7. An on-vehicle radio wave radar apparatus mounted in a moving body for detecting at least one of an azimuth of a target, relative distance from the moving body and relative velocity, comprising:

an antenna having antenna patches made up of one or a plurality of radiation elements radiating linearly polarized waves;

a spacer which is made of dielectric, metal or radio absorber disposed in an area other than the planes of projection of said patches located in the direction of a normal of said antenna patch surface between said antenna and said slit plate.

8. The on-vehicle radio wave radar apparatus according to claim 7, wherein the thickness of said spacer is set to a ⅛ effective wavelength to ½ effective wavelength of a radio wave used.

9. The on-vehicle radio wave radar apparatus according to claim 7, wherein said slit plate is pressurized and fixed to the antenna surface of said antenna using the radome disposed at a position of said slit plate facing the antenna surface.

10. The on-vehicle radio wave radar apparatus according to claim 1, wherein the cross section of said slit plate, the normal of which corresponds to the longitudinal direction of said slits is curved or folded or made to protrude in the thickness direction.

11. The on-vehicle radio wave radar apparatus according to claim 7, wherein the cross section of said slit plate, the normal of which corresponds to the longitudinal direction of said slits is curved or folded or made to protrude in the thickness direction.

12. The on-vehicle radio wave radar apparatus according to claim 1, wherein said slit plate is made up of a flexible substrate.

13. The on-vehicle radio wave radar apparatus according to claim 7, wherein said slit plate is made up of a flexible substrate.

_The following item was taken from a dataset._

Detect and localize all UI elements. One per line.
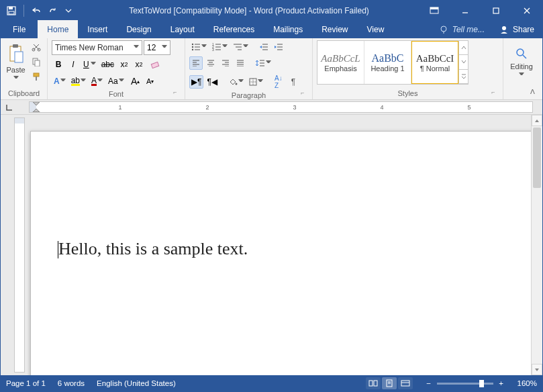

14. A vehicle control system mounted in a moving body for detecting at least one of an azimuth of a target, relative distance from the moving body and relative velocity, comprising:

a radar apparatus including an antenna having one or a plurality of radiation elements which radiate a linearly polarized wave, a slit plate provided with a plurality of slits arranged in front of said antenna surface and a foamed material provided between said antenna and said slit plate;

an oscillator which outputs a signal for transmitting a radar wave from said antenna; and

a signal processing section which receives said transmitted radar wave reflected by said target and reflected by said antenna and detects at least one of an azimuth of said target, velocity or distance,

wherein vehicle control is performed by displaying said detection result detected or using for control of said vehicle.

15. The vehicle control system according to claim 14, wherein said vehicle control is adaptive cruise control or collision avoidance control.

16. The vehicle control system according to claim 14, wherein said vehicle control is engine control, braking control or steering control.